0x0f0f = 0b0000111100001111, so if we take the intersection with this, we are keeping every 4 numbers. We add i to itself downshifted 4, so we compute 0100.0100 + 0000.0100 = 0100.1000. 4 + 4 should give back 8, and 8 = 0b1000, but the top "4" still needs to be removed. The intersection with 0f0f0f0f does this.

So now we have 0b1000, which is 8. The rest of the steps add in even higher bits (like 2 groups of 8 together, than 2 groups of 16..) but since our number (255) was only 8 bits long, the higher bits were all 0s, so this won't affect our result.

Answer 2

Explanation :

This methods returns the bits your long would take as binary number : https://www.tutorialspoint.com/java/lang/long_bitcount.htm

• > > > is the logical shift : It shifts the value by the number n standing after it ; The first n bits are filled with zeros : Difference between >>> and >>

• &is the bitwise and : https://www.tutorialspoint.com/java/java_bitwise_operators_examples.htm

• 0x3333333333333333L is just a way to express some bits to compare to in hexadecimal. Converter : http://coderstoolbox.net/number/

How it works :

• For example, let's take i=10 decimal = 1010 binary
• First Line : i = i - ((i > > > 1) & 0x5555555555555555L);
  • 0x5555555555555555L hexadecimal = 101010101010101010101010101010101010101 binary
  • 1010 is shifted by one bit : 0101
  • 0101 is bitwise compared to 101010101010101010101010101010101010101 : {0 = 1} = 0 , {1 = 0} = 0 , {0 = 1} = 0 , {1 = 0} = 0 : 0000
  • 0000 binary=0 decimal
  • 10(i) is subtracted 0
• Second Line : i = (i & 0x3333333333333333L) + ((i > > > 2) & 0x3333333333333333L);
  • 0x3333333333333333L hexadecimal =11001100110011001100110011001100110011 binary
  • (i > > > 2) means i is shifted by two : i=10, binary : 1010 ; after shifting : 0010
  • i(1010) compared to 11001100110011001100110011001100110011 is 1001 = 9 decimal
  • 0010 compared is 0001, whats 1.
  • 9+1=10=i

I think thats enough example.

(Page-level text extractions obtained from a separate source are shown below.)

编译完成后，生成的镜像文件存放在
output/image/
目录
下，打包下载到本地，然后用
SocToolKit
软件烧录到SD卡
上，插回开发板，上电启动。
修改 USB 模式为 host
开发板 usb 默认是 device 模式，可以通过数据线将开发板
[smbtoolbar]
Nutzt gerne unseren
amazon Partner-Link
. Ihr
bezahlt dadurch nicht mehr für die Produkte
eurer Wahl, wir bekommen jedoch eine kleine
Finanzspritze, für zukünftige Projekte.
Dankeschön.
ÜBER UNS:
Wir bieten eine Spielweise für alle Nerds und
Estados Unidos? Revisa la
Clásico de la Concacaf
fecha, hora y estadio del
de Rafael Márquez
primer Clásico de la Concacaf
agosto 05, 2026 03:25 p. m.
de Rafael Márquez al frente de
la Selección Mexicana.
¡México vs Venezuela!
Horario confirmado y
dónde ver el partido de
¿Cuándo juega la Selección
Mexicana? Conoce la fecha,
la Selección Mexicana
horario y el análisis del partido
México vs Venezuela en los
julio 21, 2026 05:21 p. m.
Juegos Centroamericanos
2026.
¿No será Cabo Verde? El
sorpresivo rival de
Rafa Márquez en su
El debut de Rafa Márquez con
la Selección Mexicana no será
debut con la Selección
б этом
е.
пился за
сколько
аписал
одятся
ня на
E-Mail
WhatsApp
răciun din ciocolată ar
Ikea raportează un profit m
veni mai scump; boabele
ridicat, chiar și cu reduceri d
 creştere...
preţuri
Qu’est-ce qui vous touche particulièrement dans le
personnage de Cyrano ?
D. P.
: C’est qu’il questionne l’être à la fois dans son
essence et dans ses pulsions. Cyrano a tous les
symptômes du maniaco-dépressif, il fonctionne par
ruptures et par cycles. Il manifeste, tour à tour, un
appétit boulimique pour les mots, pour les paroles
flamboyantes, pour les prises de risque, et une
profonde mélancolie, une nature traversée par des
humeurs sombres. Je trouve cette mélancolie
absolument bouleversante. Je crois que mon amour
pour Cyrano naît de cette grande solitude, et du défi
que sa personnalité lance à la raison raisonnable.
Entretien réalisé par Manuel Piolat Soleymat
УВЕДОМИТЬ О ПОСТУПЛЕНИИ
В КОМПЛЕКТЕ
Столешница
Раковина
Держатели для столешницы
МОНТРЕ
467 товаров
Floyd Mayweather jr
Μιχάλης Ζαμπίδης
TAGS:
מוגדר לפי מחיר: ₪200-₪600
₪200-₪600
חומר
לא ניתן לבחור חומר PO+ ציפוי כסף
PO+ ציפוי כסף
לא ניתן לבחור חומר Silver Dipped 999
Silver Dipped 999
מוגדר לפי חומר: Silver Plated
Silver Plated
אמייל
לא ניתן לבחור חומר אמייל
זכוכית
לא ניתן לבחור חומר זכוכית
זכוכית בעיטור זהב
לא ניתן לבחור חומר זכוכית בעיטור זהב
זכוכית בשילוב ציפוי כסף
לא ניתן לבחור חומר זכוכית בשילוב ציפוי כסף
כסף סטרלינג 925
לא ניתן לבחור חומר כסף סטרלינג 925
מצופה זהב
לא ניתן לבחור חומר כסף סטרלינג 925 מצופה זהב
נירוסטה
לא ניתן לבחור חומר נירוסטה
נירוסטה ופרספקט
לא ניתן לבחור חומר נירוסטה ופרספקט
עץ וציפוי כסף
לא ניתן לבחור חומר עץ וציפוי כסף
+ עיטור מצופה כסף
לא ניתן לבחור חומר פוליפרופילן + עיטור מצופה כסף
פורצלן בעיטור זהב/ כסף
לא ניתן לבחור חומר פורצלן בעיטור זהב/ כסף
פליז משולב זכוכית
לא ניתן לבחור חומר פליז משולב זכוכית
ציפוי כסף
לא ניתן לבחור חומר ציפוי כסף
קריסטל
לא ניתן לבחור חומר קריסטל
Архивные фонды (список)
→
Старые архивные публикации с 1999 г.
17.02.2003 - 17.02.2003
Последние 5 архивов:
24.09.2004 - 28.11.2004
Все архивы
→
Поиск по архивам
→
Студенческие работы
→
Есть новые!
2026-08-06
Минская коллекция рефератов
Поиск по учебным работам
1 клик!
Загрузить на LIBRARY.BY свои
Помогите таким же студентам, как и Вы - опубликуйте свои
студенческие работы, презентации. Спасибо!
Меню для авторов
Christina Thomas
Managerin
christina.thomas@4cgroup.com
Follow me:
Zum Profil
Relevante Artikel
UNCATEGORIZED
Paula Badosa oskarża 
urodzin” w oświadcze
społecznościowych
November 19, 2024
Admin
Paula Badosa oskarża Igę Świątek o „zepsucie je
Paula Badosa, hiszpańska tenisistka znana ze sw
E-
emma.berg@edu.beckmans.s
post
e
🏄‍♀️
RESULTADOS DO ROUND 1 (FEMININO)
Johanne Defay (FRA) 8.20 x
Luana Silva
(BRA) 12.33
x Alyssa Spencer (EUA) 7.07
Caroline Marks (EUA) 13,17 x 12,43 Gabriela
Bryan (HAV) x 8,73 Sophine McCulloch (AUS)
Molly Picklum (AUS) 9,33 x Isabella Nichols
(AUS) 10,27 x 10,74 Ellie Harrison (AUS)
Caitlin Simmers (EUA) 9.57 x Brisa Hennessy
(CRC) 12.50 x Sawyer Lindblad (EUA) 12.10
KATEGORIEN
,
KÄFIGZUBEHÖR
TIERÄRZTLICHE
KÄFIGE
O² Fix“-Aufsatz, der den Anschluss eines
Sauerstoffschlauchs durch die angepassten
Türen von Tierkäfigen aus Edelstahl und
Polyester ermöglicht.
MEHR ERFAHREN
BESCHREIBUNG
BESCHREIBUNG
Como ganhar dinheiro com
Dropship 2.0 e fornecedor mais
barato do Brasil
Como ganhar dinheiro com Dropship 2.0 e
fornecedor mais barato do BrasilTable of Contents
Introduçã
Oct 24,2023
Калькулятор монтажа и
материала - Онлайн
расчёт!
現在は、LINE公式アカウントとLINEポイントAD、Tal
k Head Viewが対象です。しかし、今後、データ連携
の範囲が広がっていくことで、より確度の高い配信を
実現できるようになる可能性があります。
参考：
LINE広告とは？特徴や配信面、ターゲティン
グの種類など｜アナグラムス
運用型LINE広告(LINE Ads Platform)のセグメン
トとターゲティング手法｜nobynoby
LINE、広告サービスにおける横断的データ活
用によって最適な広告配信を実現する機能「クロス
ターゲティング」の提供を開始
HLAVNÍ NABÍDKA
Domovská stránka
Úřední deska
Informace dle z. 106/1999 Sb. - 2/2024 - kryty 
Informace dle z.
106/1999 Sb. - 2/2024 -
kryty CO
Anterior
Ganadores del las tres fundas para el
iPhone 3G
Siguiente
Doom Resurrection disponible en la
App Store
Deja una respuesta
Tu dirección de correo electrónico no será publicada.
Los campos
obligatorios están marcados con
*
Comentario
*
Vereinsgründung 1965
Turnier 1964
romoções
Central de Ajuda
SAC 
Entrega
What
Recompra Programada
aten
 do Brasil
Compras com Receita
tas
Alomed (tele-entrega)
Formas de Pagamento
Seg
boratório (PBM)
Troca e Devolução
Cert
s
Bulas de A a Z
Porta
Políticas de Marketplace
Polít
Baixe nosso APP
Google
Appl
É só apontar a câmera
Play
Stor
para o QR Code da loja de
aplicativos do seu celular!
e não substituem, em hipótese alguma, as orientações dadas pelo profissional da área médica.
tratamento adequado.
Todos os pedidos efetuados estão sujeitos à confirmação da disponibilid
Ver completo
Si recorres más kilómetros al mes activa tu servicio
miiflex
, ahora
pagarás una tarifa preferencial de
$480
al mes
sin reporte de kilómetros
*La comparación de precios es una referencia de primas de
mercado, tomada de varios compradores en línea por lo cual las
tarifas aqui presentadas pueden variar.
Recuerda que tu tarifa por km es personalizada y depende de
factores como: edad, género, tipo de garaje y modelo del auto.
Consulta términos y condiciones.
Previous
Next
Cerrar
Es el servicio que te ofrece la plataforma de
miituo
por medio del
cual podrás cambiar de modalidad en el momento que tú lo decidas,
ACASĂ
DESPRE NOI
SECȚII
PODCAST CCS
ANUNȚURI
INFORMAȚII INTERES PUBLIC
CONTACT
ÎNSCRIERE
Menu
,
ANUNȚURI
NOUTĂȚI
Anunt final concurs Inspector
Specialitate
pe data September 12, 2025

Hope it helps.

Answer 3

The algorithm is:

To count the number of 1-bits in a 2^n-bit number (in this case n = 6, but you could write this algorithm for any machine number size), split it into two halves and, using shift operations, simultaneously count the number of 1-bits in the left half and the right half, storing the result in the rightmost (least significant) bits of each half. Then combine these results by shifting the left-side to the right-side and adding.

This is a recursive algorithm---you now apply the same to both sides. The clever bit that makes it fast is that you can use shift operations which perform the algorithm on both halves simultaneously. So the algorithm is O(log(N)) where N = 2^n is the number of bits in your machine number.

So the last lines of code are doing the "recombining" for each quarter, then each half, then the whole thing.